### PROBLEM DETAILS
Write every entry out again with no changes, and leave the images behind.

[Transcribed page contents]
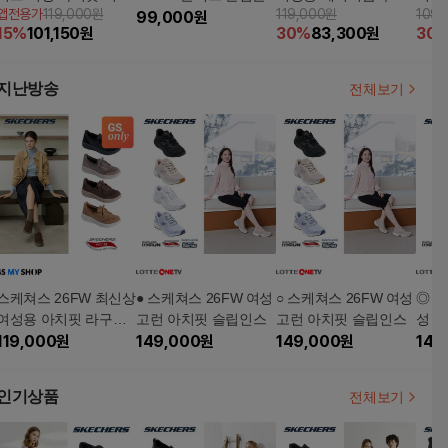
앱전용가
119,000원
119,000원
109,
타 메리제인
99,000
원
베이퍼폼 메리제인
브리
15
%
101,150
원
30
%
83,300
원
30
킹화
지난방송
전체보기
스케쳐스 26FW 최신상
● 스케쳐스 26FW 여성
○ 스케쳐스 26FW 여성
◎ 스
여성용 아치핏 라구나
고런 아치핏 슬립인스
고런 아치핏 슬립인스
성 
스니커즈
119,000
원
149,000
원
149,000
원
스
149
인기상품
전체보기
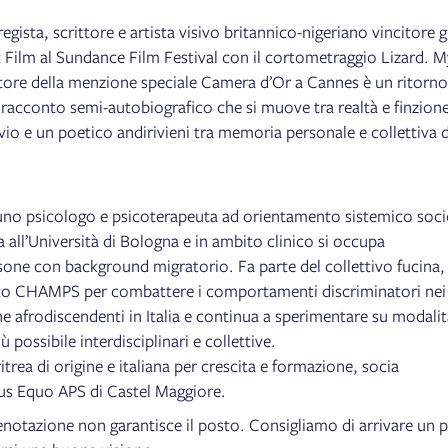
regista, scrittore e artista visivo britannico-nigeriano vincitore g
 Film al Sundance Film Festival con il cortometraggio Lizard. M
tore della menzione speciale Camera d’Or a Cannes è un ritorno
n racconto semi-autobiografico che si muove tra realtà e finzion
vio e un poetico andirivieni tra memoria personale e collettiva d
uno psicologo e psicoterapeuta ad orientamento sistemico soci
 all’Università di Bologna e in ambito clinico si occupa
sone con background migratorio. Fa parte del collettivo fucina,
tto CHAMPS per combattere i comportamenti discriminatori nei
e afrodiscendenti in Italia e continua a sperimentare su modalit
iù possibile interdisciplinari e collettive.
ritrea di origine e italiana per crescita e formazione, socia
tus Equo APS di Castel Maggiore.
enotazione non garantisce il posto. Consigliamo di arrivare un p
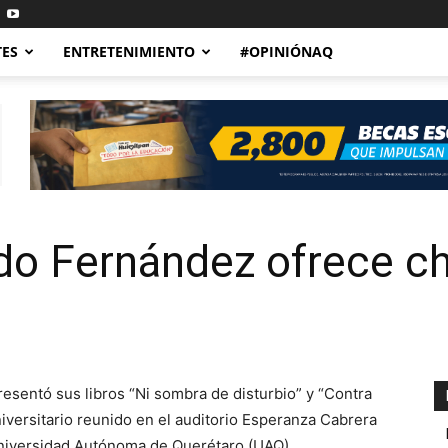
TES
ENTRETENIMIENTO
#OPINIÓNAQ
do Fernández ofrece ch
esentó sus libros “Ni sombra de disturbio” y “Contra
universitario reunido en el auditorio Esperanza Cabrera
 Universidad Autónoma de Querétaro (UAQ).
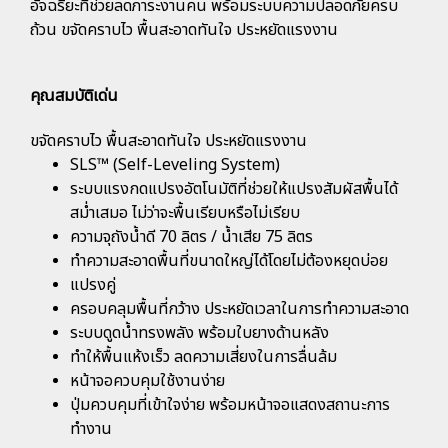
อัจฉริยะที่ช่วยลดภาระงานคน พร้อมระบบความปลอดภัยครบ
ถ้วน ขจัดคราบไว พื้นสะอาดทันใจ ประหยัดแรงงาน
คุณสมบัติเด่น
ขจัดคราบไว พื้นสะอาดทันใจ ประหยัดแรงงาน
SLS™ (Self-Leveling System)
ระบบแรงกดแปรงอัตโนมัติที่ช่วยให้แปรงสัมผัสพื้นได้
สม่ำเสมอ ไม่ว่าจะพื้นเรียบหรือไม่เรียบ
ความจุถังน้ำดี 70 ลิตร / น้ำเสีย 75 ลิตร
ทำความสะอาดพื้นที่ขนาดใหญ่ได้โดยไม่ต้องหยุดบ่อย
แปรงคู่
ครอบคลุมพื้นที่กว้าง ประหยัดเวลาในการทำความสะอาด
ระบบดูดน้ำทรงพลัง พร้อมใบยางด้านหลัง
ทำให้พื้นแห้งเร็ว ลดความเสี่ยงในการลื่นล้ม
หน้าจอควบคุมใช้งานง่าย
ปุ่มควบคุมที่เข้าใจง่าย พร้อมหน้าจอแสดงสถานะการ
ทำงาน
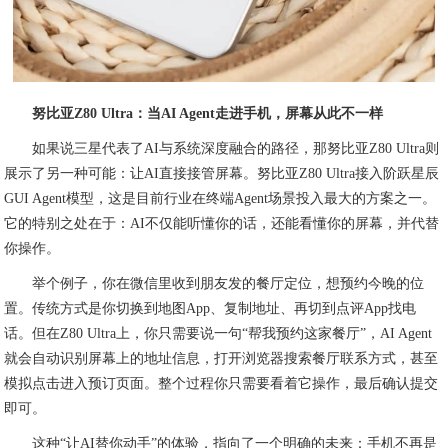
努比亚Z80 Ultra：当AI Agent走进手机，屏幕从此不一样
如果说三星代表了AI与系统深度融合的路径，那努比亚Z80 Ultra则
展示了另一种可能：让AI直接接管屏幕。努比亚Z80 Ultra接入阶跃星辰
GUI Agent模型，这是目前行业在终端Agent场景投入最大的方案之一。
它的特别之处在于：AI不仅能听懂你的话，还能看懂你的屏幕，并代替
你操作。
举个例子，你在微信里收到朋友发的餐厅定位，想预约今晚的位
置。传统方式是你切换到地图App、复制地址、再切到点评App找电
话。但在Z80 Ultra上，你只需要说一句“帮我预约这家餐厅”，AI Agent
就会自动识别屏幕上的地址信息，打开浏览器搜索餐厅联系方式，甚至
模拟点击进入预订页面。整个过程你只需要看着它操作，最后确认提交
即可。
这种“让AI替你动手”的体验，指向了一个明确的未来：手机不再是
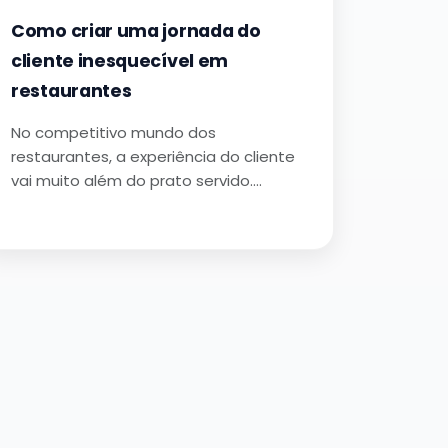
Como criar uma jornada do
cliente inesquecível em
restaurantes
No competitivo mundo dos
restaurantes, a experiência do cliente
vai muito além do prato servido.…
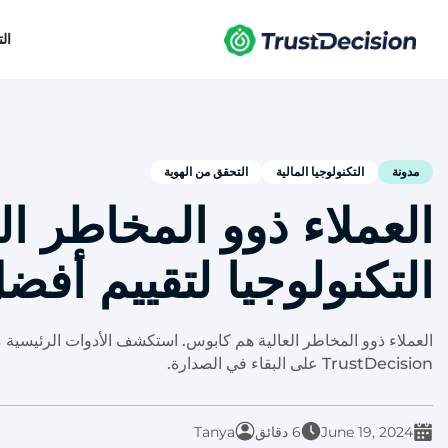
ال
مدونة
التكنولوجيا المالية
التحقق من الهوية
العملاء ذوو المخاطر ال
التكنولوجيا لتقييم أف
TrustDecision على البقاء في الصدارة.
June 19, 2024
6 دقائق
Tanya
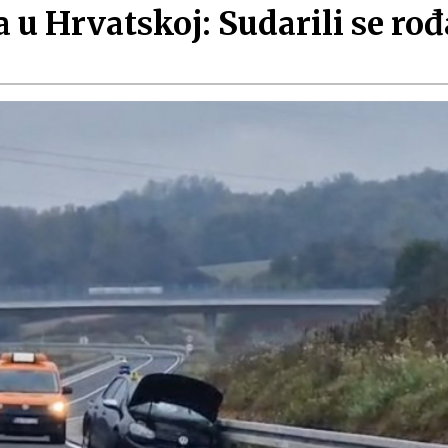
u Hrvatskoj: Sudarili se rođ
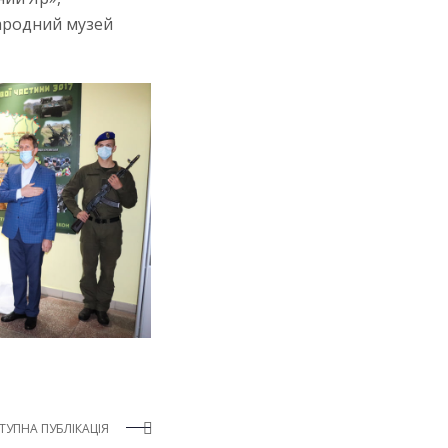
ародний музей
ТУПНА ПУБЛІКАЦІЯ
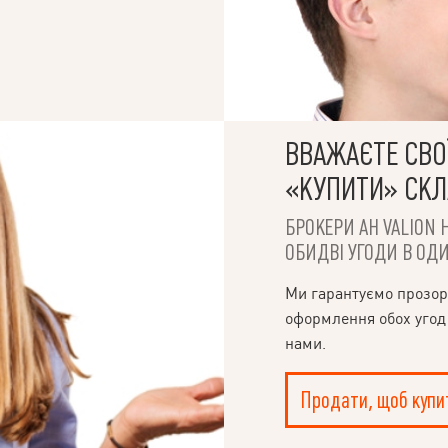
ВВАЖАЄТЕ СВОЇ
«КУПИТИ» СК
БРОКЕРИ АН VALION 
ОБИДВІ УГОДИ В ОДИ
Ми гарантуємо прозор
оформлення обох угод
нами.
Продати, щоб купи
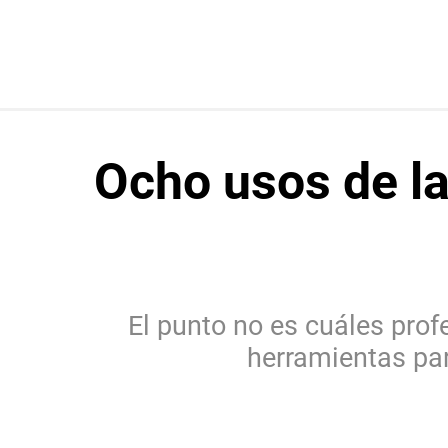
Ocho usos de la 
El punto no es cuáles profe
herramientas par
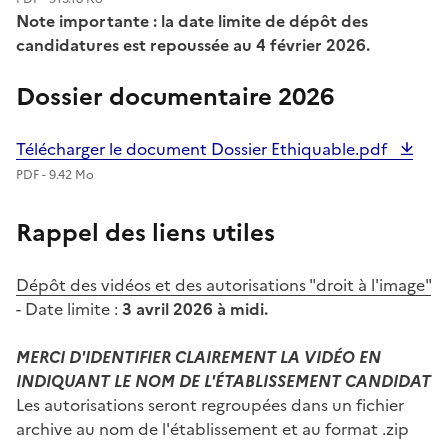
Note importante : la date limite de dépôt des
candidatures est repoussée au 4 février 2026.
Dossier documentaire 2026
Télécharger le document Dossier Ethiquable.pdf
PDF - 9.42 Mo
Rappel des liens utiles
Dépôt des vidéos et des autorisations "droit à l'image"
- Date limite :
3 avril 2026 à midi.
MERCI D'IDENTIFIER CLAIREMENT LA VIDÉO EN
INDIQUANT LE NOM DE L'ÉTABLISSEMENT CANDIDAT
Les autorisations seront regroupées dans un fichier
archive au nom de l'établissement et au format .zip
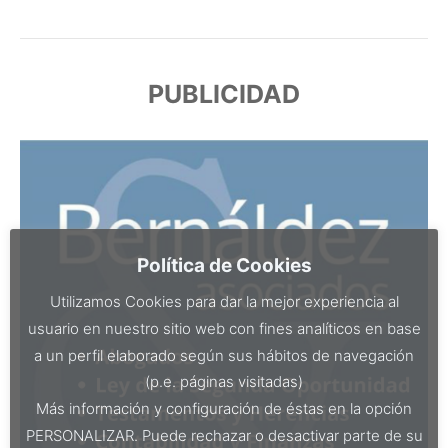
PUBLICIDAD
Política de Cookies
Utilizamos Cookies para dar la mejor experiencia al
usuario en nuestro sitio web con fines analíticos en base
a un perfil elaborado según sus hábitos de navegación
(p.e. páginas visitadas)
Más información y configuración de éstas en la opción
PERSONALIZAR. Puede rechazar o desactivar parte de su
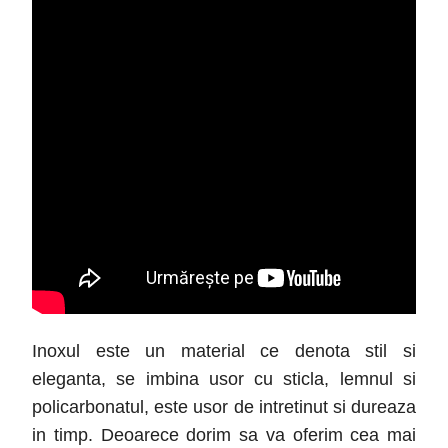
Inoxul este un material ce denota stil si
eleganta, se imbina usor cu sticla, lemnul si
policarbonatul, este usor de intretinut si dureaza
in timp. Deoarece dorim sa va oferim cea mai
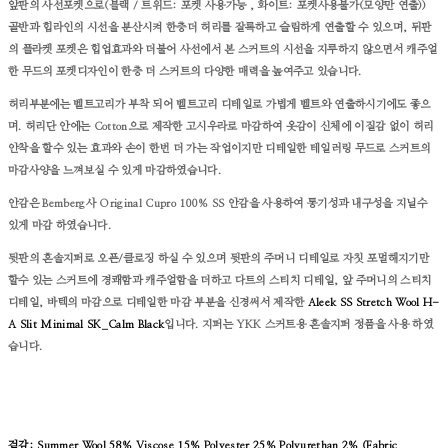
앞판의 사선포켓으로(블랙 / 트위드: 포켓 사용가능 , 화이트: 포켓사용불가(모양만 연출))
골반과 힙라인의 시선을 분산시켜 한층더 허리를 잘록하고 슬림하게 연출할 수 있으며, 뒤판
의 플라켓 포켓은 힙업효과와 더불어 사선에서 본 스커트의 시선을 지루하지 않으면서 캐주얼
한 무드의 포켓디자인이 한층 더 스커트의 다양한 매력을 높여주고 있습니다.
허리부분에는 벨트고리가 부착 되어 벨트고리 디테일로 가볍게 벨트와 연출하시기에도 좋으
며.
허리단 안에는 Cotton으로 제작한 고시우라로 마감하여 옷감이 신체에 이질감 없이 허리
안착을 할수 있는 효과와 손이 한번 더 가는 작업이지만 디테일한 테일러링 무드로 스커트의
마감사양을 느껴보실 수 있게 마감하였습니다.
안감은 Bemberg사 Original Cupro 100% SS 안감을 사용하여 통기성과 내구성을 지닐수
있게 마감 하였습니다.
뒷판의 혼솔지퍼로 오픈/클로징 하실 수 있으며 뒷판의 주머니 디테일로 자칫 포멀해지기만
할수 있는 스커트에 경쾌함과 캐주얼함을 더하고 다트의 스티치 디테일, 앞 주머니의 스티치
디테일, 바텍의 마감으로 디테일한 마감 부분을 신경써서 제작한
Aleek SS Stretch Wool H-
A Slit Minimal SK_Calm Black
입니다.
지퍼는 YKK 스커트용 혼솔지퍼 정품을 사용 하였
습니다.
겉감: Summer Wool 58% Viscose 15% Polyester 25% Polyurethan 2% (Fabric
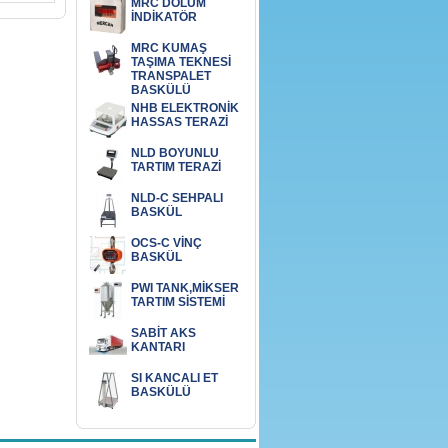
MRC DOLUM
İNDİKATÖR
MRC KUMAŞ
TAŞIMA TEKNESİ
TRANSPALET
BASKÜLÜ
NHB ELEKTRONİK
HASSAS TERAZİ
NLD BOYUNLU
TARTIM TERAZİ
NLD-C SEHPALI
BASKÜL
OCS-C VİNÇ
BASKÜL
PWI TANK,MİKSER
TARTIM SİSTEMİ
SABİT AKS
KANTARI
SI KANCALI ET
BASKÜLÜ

### TASK SOLUTION
앱전용가
119,000원
119,000원
109,
타 메리제인
99,000
원
베이퍼폼 메리제인
브리
15
%
101,150
원
30
%
83,300
원
30
킹화
지난방송
전체보기
스케쳐스 26FW 최신상
● 스케쳐스 26FW 여성
○ 스케쳐스 26FW 여성
◎ 스
여성용 아치핏 라구나
고런 아치핏 슬립인스
고런 아치핏 슬립인스
성 
스니커즈
119,000
원
149,000
원
149,000
원
스
149
인기상품
전체보기
regista, scrittore e artista visivo britannico-nigeriano vincitore g
 Film al Sundance Film Festival con il cortometraggio Lizard. M
tore della menzione speciale Camera d’Or a Cannes è un ritorno
n racconto semi-autobiografico che si muove tra realtà e finzion
vio e un poetico andirivieni tra memoria personale e collettiva d
uno psicologo e psicoterapeuta ad orientamento sistemico soci
 all’Università di Bologna e in ambito clinico si occupa
sone con background migratorio. Fa parte del collettivo fucina,
tto CHAMPS per combattere i comportamenti discriminatori nei
e afrodiscendenti in Italia e continua a sperimentare su modalit
iù possibile interdisciplinari e collettive.
ritrea di origine e italiana per crescita e formazione, socia
tus Equo APS di Castel Maggiore.
enotazione non garantisce il posto. Consigliamo di arrivare un p
TES
ENTRETENIMIENTO
#OPINIÓNAQ
do Fernández ofrece ch
esentó sus libros “Ni sombra de disturbio” y “Contra
universitario reunido en el auditorio Esperanza Cabrera
 Universidad Autónoma de Querétaro (UAQ).
อัจฉริยะที่ช่วยลดภาระงานคน พร้อมระบบความปลอดภัยครบ
ถ้วน ขจัดคราบไว พื้นสะอาดทันใจ ประหยัดแรงงาน
คุณสมบัติเด่น
ขจัดคราบไว พื้นสะอาดทันใจ ประหยัดแรงงาน
SLS™ (Self-Leveling System)
ระบบแรงกดแปรงอัตโนมัติที่ช่วยให้แปรงสัมผัสพื้นได้
สม่ำเสมอ ไม่ว่าจะพื้นเรียบหรือไม่เรียบ
ความจุถังน้ำดี 70 ลิตร / น้ำเสีย 75 ลิตร
ทำความสะอาดพื้นที่ขนาดใหญ่ได้โดยไม่ต้องหยุดบ่อย
แปรงคู่
ครอบคลุมพื้นที่กว้าง ประหยัดเวลาในการทำความสะอาด
ระบบดูดน้ำทรงพลัง พร้อมใบยางด้านหลัง
ทำให้พื้นแห้งเร็ว ลดความเสี่ยงในการลื่นล้ม
หน้าจอควบคุมใช้งานง่าย
ปุ่มควบคุมที่เข้าใจง่าย พร้อมหน้าจอแสดงสถานะการ
ทำงาน
努比亚Z80 Ultra：当AI Agent走进手机，屏幕从此不一样
如果说三星代表了AI与系统深度融合的路径，那努比亚Z80 Ultra则
展示了另一种可能：让AI直接接管屏幕。努比亚Z80 Ultra接入阶跃星辰
GUI Agent模型，这是目前行业在终端Agent场景投入最大的方案之一。
它的特别之处在于：AI不仅能听懂你的话，还能看懂你的屏幕，并代替
你操作。
举个例子，你在微信里收到朋友发的餐厅定位，想预约今晚的位
置。传统方式是你切换到地图App、复制地址、再切到点评App找电
话。但在Z80 Ultra上，你只需要说一句“帮我预约这家餐厅”，AI Agent
就会自动识别屏幕上的地址信息，打开浏览器搜索餐厅联系方式，甚至
模拟点击进入预订页面。整个过程你只需要看着它操作，最后确认提交
即可。
这种“让AI替你动手”的体验，指向了一个明确的未来：手机不再是
Como criar uma jornada do
cliente inesquecível em
restaurantes
No competitivo mundo dos
restaurantes, a experiência do cliente
vai muito além do prato servido.…
ال
مدونة
التكنولوجيا المالية
التحقق من الهوية
العملاء ذوو المخاطر ال
التكنولوجيا لتقييم أف
TrustDecision على البقاء في الصدارة.
June 19, 2024
6 دقائق
Tanya
u Hrvatskoj: Sudarili se rođ
ародний музей
ТУПНА ПУБЛІКАЦІЯ
ВВАЖАЄТЕ СВОЇ
«КУПИТИ» СК
БРОКЕРИ АН VALION 
ОБИДВІ УГОДИ В ОДИ
Ми гарантуємо прозор
оформлення обох угод
нами.
Продати, щоб купи
Ocho usos de la 
El punto no es cuáles profe
herramientas par
Note importante : la date limite de dépôt des
candidatures est repoussée au 4 février 2026.
Dossier documentaire 2026
Télécharger le document Dossier Ethiquable.pdf
PDF - 9.42 Mo
Rappel des liens utiles
Dépôt des vidéos et des autorisations "droit à l'image"
- Date limite :
3 avril 2026 à midi.
MERCI D'IDENTIFIER CLAIREMENT LA VIDÉO EN
INDIQUANT LE NOM DE L'ÉTABLISSEMENT CANDIDAT
Les autorisations seront regroupées dans un fichier
archive au nom de l'établissement et au format .zip
PUBLICIDAD
Política de Cookies
Utilizamos Cookies para dar la mejor experiencia al
usuario en nuestro sitio web con fines analíticos en base
a un perfil elaborado según sus hábitos de navegación
(p.e. páginas visitadas)
Más información y configuración de éstas en la opción
PERSONALIZAR. Puede rechazar o desactivar parte de su
Inoxul este un material ce denota stil si
eleganta, se imbina usor cu sticla, lemnul si
policarbonatul, este usor de intretinut si dureaza
in timp. Deoarece dorim sa va oferim cea mai
앞판의 사선포켓으로(블랙 / 트위드: 포켓 사용가능 , 화이트: 포켓사용불가(모양만 연출))
골반과 힙라인의 시선을 분산시켜 한층더 허리를 잘록하고 슬림하게 연출할 수 있으며, 뒤판
의 플라켓 포켓은 힙업효과와 더불어 사선에서 본 스커트의 시선을 지루하지 않으면서 캐주얼
한 무드의 포켓디자인이 한층 더 스커트의 다양한 매력을 높여주고 있습니다.
허리부분에는 벨트고리가 부착 되어 벨트고리 디테일로 가볍게 벨트와 연출하시기에도 좋으
며.
허리단 안에는 Cotton으로 제작한 고시우라로 마감하여 옷감이 신체에 이질감 없이 허리
안착을 할수 있는 효과와 손이 한번 더 가는 작업이지만 디테일한 테일러링 무드로 스커트의
마감사양을 느껴보실 수 있게 마감하였습니다.
안감은 Bemberg사 Original Cupro 100% SS 안감을 사용하여 통기성과 내구성을 지닐수
있게 마감 하였습니다.
뒷판의 혼솔지퍼로 오픈/클로징 하실 수 있으며 뒷판의 주머니 디테일로 자칫 포멀해지기만
할수 있는 스커트에 경쾌함과 캐주얼함을 더하고 다트의 스티치 디테일, 앞 주머니의 스티치
디테일, 바텍의 마감으로 디테일한 마감 부분을 신경써서 제작한
Aleek SS Stretch Wool H-
A Slit Minimal SK_Calm Black
입니다.
지퍼는 YKK 스커트용 혼솔지퍼 정품을 사용 하였
습니다.
겉감: Summer Wool 58% Viscose 15% Polyester 25% Polyurethan 2% (Fabric
MRC DOLUM
İNDİKATÖR
MRC KUMAŞ
TAŞIMA TEKNESİ
TRANSPALET
BASKÜLÜ
NHB ELEKTRONİK
HASSAS TERAZİ
NLD BOYUNLU
TARTIM TERAZİ
NLD-C SEHPALI
BASKÜL
OCS-C VİNÇ
BASKÜL
PWI TANK,MİKSER
TARTIM SİSTEMİ
SABİT AKS
KANTARI
SI KANCALI ET
BASKÜLÜ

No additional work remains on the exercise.